Tuning the guitar – a beginners guide

Tuning your guitar might be the least enjoying but for sure is one of the most important parts when making music. It should be learned and practiced properly from the very beginning and should never be neglected.

When developing the musical hearing you should always practice with a guitar in tune. Only this way it is possible for the ear to get used to clean and good tuning and learn to distinguish even small aberrations.

 

The standard tuning of the guitar is e b g d A E from first to sixth string. Very common also is a dropped D for the 6th strig, but for the tuning stay with the standard first.

 

Ways of tuning the guitar

  1. With the use of an electronic tuner

This is probably the easiest way most beginners use, but of little use to train the ear. With this method you simple play the open strings individually and the electronic tuner (a clip on, or an app on a smartphone or tablet) will pick up the sound and tell you if and how much you are out of tune. just adjust the tuning following the tuners directions. On older tuners it might be that you have to set the string that you are currently tuning.

2. Tuning one string with a reference tone (tuning fork, tuning pipe, electronic tuner)

This is the method I strongly recommend you to learn and practice. Further down this article you will read more reasons why this is so.

The first step would now be to tune one of the strings with a reference, most likely and the oldest way a tuning fork, but you could also use the sound of another instrument, for example the piano, or maybe even an electronic tuner.
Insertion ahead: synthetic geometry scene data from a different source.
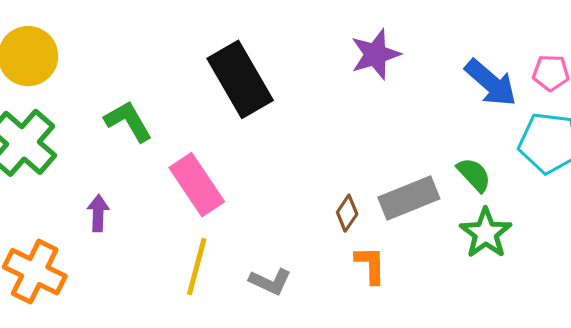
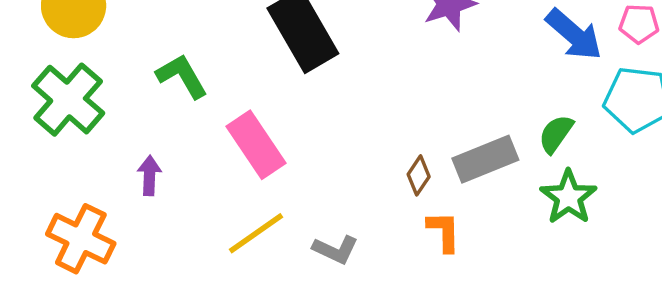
green semicircle: (474, 175) -> (556, 134), turned -102
yellow line: (197, 267) -> (256, 233), turned 40

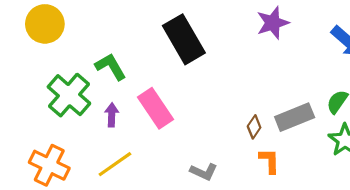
green cross: (68, 100) -> (69, 95), moved
purple arrow: (149, 175) -> (112, 115), moved
yellow line: (256, 233) -> (115, 164), moved

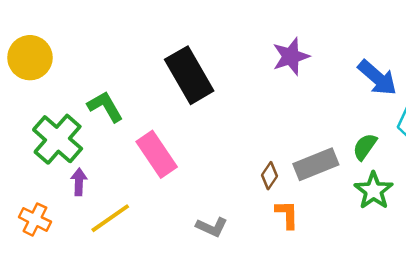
purple arrow: (112, 115) -> (79, 182), moved
orange cross: (49, 165) -> (35, 219), size x0.7

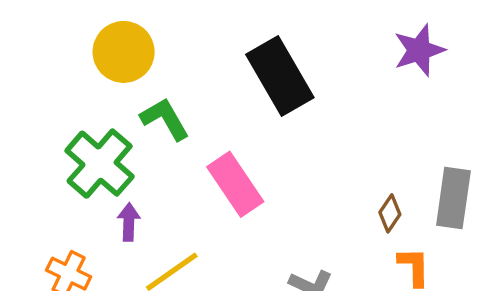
yellow circle: (30, 58) -> (124, 52), moved
gray rectangle: (316, 164) -> (453, 198), turned -60

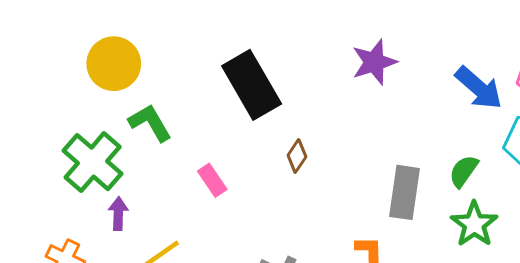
pink rectangle: (235, 184) -> (212, 180), size x0.6
brown diamond: (390, 213) -> (297, 156), moved

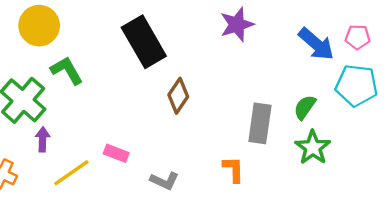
brown diamond: (297, 156) -> (178, 96), size x1.4
pink rectangle: (212, 180) -> (116, 153), moved, turned -35

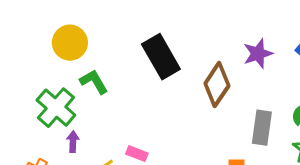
purple star: (237, 24) -> (258, 54), moved
brown diamond: (178, 96) -> (217, 85), moved, size x1.4

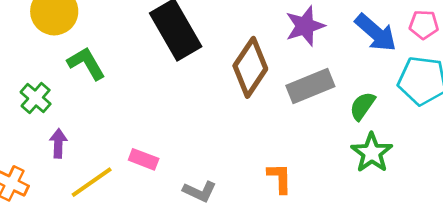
green cross: (56, 108) -> (36, 98), size x0.6
gray rectangle: (262, 128) -> (310, 86), moved, turned 60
If you use the tuning fork you would tune the 5th or A- string. With the other methods you could also start tuning the 1st or e-String first.
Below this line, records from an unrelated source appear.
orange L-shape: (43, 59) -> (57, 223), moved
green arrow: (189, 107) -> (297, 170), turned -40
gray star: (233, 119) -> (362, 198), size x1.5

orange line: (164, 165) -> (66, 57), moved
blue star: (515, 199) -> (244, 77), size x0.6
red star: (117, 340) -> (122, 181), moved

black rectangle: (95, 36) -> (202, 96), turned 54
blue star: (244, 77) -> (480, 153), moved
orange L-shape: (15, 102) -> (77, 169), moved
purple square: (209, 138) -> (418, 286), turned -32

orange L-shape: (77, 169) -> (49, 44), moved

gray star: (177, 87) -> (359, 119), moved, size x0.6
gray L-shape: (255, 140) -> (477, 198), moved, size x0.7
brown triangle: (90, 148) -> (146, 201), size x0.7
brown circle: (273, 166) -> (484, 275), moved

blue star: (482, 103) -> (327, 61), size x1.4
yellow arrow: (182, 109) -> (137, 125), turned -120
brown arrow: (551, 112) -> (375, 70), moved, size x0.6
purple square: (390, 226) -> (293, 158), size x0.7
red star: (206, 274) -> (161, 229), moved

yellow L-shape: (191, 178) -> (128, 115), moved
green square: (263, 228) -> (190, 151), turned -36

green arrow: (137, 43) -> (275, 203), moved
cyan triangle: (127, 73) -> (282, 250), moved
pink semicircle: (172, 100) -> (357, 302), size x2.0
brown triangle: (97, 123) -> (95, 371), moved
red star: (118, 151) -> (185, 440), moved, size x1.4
Now you have many different ways to tune the other strings from this reference string. Lets begin with the easiest one: Tuning with unisons, so with two notes of the same pitch.

Therefore you have to press the 6th string (E) in the 5th fret (A) to sound like the open string 5 (A).
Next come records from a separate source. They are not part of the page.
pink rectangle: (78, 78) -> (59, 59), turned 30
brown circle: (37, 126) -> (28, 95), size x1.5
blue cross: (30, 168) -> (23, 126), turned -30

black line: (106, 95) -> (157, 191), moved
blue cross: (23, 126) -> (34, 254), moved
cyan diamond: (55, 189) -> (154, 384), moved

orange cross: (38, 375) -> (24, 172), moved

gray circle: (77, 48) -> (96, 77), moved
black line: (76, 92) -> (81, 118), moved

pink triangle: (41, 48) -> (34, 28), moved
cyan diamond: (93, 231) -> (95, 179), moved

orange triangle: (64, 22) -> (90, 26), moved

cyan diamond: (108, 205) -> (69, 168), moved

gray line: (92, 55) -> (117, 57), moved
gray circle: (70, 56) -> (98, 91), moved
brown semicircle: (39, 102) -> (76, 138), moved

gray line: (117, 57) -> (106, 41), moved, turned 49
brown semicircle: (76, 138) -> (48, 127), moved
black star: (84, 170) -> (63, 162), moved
The 5th (A) string in the 5th fret (d) to sound like the open string 4 (d).

The 4th (d) string in the 5th fret (g) to sound like the open string 3 (g).

The 3rd (g) string in the 4th fret (b) to sound like the open string 2 (b).

The 2nd (b) string in the 5th fret (e) to sound like the open string 1 (e).

and finally you can compare the 1st string and the 6th string sounding two octaves apart.

Why there is a different interval between the 3rd  and 2nd string will be explained in a different article talking about the basic features of the guitar.

 

Another way to tune the guitar is by using natural harmonics (if you don’t know what harmonics are, please check out the linked article on harmonics).

You again start from the 5th string tuned with the tuning fork (A).

With the finger you just sightly touch the 6th (E) string directly above the 5th fret wire (not as usually pushing down between the two wires) and then pluck the string and take away the finger, you will hear an almost bell like tone. Repeat this with the 5th string above the 7th fret and compare the two notes and tune the 6th string accordingly.

Now you continue tuning the 4th string by first plucking the 5th string touching it above the 5th fret wire (producing the harmonic again) and then the 4th string above the 7th fret wire.

Next you play the harmonic on the 4th string above the 5th fret and the harmonic on the 3rd string above the 7th fret wire to tune the 3rd (g) string.

Because of the difference of 2nd and 3rd string now you need to change the pattern a bit. To tune the 2nd string you play the harmonic on the 6th string above the 7th fret (sounding b) and play the 2nd string (b) as an open string.

The first string you play the harmonic on the 5th string above the 7th fret (sounding e) and play the 1st string (e) as an open string. You could also then compare the 2nd string above the 5th fret (harmonic) to the 1st string above the 7th fret.

 

Finally a more advanced way is to tune the guitar just by the open strings. So you would compare 6th and 5th string (sounding a fourth), the 5th and the 4th (the interval again is a fourth), 4th and 3rd (fourth), 6th and 2nd (octave plus fifth) and 5th and 1st (octave plus fifth) or 2nd and 1st.

Then you could also check if the tuning is right by playing some notes on one string and comparing it with other strings. And finally you would play full chords to see if they are all in tune.

And here lies the difficulty of tuning the guitar. If you use a tuning machine it is like tuning the guitar by using the according piano sound for each string. It is the well-tempered tuning. But this tuning does not work out well everytime. Sometimes guitar pieces are in certain keys or contain certain chords that need special adjustments. So it is advisable to get to know all the different ways you can tune the guitar and use them all to get satisfying results.